At POSSCON there were a lot of talks, most of which did little to interest me. I don't think this was the fault of the conference: I'm a weirdo. I tend to be developer-grade geeky, but am still not a developer and I wasn't otherwise representative of the general audience. By the end, I was starting to think that the thing most people talk about at conferences isn't very cutting edge. I don't think it's just POSSCON (surely not!) but I've not been to enough conferences to be able to speak definitively. In any case, I'd like to propose in open forum (i.e. this wiki,) a number of conference presentations that I'd like to see or would be willing to present.

If you're interested in any of these presentation, or want to help/inspire me to work up notes, please create or add to the wiki pages linked to below.

Emacs Productivity and Production, Org-Mode and Beyond

Emacs, with its extensive feature list, endless customizations, and arcane approach to user interface, is often the butt of many jokes. While some of this is certainly valid, there are many incredibly innovative and intensely useful pieces of software written for Emacs. This talk would center on the org-mode package, but would branch out to talk workflows and automation in Emacs and using Emacs to help people make awesome work.

The Year of The Linux Desktop: Amazing Window Manager Paradigms

I'm always distraught by the way that discussion of "The Linux Desktop" revolves around convincing people that the major desktop environments (KDE/GNOME) either: are feature comparable to the Windows/OS X desktop or are able to "out-Windows" and "out-OS X" each other/Windows/OS X. Both of these propositions seem somewhat tenuous and unlikely to be convincing in the long run, and do little to inspire enthusiasm for the platform. This is sad because there is a lot of very interesting activity in the Linux desktop space. This talk would present and explore a couple of projects in the tiling window manger space and explain why this kind of software is what should drive adoption of the Linux desktop.

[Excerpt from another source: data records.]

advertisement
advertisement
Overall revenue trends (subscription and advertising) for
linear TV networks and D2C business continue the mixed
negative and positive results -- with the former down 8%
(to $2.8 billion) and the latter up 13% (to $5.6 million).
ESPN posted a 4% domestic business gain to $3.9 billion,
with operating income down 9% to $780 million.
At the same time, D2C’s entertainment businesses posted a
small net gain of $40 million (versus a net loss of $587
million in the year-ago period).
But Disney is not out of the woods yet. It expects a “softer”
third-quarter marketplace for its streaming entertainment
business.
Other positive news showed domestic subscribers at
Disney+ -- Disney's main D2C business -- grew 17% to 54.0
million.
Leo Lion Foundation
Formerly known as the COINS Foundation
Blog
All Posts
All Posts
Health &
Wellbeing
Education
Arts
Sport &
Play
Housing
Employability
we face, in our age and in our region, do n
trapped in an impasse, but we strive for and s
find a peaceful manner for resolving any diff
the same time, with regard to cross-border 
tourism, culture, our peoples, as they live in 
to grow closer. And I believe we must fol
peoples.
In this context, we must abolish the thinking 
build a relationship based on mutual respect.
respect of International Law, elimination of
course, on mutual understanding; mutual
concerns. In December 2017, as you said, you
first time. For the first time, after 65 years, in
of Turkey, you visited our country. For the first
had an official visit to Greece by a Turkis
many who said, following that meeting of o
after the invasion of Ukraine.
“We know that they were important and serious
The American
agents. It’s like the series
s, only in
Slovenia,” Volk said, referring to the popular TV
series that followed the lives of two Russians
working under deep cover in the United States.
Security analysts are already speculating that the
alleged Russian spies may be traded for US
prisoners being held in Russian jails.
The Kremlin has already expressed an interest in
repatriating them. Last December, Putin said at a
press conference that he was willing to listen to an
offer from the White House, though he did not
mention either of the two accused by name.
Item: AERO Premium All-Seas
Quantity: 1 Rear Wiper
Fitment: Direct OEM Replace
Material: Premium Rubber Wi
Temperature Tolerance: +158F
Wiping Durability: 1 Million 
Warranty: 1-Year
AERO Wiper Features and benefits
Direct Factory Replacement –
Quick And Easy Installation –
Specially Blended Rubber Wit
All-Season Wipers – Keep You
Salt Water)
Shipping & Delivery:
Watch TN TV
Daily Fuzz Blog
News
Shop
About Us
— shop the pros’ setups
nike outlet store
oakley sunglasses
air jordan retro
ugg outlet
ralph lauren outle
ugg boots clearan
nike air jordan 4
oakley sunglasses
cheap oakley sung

Cloud Independence, Infrastructure, and Administration

The "cloud computing" paradigm and the shift to thinking about technology resources as service based raises some interesting questions about software/computing freedom and the shape of data ownership in the contemporary moment. This talk would address these questions, provide an overview of how to "go it alone," and how to be responsible for managing and administering for your own personal "cloud infrastructure."